=== Section Start ===

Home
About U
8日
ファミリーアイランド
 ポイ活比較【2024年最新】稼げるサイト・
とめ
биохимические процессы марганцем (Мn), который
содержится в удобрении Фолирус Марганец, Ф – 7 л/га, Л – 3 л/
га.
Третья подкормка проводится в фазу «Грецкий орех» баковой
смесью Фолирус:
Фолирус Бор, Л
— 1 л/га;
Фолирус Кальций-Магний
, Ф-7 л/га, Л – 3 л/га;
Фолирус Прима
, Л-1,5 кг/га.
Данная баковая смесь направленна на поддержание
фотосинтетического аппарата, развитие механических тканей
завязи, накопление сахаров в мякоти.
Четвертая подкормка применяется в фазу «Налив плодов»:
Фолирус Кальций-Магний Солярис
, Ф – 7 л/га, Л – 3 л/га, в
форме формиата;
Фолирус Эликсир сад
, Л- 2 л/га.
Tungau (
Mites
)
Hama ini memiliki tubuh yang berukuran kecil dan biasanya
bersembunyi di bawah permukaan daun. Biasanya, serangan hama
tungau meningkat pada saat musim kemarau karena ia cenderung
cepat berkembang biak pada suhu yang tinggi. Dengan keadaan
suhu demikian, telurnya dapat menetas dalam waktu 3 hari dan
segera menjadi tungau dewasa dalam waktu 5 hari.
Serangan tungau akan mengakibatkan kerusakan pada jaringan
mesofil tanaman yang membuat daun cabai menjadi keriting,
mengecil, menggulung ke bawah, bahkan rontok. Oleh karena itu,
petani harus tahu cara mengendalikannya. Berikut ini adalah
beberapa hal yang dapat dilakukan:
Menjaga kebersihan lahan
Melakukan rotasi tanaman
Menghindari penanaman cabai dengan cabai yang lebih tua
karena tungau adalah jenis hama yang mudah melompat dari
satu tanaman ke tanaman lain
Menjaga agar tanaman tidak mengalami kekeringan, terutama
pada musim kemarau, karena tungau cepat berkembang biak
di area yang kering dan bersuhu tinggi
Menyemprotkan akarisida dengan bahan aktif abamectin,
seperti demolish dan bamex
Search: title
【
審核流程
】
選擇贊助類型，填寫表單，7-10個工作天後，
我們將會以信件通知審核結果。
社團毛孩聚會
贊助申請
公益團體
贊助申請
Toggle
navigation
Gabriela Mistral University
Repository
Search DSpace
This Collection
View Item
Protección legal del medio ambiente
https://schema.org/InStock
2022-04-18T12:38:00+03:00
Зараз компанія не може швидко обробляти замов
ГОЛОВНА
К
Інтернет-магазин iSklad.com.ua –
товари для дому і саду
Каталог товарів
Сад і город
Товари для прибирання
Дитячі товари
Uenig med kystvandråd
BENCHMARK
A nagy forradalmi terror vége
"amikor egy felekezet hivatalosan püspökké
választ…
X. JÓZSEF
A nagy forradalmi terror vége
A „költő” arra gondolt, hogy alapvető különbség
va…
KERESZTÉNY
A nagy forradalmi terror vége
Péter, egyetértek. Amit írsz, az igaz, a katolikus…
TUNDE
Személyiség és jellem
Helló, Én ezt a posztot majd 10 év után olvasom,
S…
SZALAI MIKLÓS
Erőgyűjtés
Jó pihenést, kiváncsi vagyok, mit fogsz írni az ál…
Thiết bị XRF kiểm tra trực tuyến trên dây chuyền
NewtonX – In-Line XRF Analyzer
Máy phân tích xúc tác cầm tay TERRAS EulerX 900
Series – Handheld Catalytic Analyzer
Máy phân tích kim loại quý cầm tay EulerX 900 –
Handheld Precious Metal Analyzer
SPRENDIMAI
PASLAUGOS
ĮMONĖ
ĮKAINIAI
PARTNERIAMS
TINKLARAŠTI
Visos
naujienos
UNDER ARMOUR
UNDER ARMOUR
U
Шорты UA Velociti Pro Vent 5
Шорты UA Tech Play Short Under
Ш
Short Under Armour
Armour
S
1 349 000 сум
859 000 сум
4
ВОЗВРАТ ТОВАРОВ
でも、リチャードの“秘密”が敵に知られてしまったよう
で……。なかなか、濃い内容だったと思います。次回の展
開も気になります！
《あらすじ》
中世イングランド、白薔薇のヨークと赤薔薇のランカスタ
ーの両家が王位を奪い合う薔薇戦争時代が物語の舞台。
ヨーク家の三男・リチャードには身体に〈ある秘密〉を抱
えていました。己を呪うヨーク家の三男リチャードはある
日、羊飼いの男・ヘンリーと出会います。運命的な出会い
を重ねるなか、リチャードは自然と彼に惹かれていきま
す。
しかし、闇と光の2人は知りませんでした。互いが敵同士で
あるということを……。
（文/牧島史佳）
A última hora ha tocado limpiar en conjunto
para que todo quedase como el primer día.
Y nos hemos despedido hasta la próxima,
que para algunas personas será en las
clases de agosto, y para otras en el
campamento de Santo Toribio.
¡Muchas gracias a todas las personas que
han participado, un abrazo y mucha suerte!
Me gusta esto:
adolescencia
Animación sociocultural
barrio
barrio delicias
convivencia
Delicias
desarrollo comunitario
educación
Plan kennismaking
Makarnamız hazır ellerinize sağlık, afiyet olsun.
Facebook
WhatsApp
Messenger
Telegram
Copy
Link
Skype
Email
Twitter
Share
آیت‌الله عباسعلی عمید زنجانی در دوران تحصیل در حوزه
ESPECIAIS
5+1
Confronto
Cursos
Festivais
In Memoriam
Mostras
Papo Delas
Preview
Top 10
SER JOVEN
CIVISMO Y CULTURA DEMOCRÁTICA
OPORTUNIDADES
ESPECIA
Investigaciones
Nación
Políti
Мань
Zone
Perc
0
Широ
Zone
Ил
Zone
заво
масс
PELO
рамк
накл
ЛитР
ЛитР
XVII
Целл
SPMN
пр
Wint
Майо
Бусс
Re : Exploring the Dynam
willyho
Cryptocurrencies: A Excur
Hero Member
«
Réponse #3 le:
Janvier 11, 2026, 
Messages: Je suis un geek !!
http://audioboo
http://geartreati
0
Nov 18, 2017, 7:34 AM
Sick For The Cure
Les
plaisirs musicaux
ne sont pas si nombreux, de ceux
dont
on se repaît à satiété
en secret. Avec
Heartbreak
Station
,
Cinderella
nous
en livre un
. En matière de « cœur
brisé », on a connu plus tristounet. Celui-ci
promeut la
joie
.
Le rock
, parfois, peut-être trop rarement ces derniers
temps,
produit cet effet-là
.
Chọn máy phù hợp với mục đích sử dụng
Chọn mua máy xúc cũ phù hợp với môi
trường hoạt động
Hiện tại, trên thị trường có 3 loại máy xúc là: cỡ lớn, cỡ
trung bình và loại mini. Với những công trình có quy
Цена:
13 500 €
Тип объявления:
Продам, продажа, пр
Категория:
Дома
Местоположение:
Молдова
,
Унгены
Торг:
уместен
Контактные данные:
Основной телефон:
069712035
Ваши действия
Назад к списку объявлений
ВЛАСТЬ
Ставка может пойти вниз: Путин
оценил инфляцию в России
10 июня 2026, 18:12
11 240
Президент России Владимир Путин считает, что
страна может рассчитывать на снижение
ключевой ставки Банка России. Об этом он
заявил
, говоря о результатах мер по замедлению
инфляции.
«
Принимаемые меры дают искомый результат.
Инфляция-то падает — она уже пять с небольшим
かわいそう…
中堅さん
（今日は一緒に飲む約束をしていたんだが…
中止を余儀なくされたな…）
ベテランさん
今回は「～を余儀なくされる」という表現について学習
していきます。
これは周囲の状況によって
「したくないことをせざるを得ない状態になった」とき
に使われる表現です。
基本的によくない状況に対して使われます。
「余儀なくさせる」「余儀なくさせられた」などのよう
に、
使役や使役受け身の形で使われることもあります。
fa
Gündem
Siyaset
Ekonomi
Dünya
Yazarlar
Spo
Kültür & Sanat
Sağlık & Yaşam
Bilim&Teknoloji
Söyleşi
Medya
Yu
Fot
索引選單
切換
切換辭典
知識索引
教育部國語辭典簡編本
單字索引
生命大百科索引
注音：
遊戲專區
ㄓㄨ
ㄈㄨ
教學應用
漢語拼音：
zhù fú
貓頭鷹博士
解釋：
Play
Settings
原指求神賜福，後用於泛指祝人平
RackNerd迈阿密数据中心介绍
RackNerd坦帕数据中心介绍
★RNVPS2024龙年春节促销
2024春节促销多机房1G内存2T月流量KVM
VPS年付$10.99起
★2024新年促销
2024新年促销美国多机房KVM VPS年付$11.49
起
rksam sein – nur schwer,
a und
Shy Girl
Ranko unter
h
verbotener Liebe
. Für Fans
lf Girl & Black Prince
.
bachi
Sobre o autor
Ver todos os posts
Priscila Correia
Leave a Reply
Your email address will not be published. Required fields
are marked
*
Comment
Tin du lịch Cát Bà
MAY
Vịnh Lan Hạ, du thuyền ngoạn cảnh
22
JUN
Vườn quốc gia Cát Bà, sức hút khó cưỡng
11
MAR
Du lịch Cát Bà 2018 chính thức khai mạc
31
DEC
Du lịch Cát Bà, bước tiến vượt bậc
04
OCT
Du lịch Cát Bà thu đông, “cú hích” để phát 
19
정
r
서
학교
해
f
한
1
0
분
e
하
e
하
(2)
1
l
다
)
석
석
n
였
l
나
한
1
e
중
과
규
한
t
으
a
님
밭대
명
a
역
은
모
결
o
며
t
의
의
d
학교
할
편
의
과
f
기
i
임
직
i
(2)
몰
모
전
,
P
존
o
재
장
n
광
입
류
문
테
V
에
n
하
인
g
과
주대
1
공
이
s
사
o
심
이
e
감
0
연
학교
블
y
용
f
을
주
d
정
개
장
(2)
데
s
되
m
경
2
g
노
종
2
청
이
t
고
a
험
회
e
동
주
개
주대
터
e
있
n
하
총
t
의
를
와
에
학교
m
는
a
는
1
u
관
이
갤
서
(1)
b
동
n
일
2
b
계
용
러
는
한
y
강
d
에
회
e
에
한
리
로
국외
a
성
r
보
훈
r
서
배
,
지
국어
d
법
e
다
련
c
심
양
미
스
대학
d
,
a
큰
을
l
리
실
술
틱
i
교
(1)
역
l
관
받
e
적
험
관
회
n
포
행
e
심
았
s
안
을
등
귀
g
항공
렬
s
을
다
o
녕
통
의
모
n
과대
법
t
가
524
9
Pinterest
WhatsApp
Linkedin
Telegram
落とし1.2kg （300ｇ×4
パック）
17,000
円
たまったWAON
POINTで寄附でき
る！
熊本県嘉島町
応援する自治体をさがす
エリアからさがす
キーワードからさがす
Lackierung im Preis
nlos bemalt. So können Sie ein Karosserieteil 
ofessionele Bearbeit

=== Section End ===

* [WHAT NEEDS TO BE DONE] Check each line of the listing above. Copy it if it holds the string "фазу".

* [FINISHED TASK]
Третья подкормка проводится в фазу «Грецкий орех» баковой
Четвертая подкормка применяется в фазу «Налив плодов»:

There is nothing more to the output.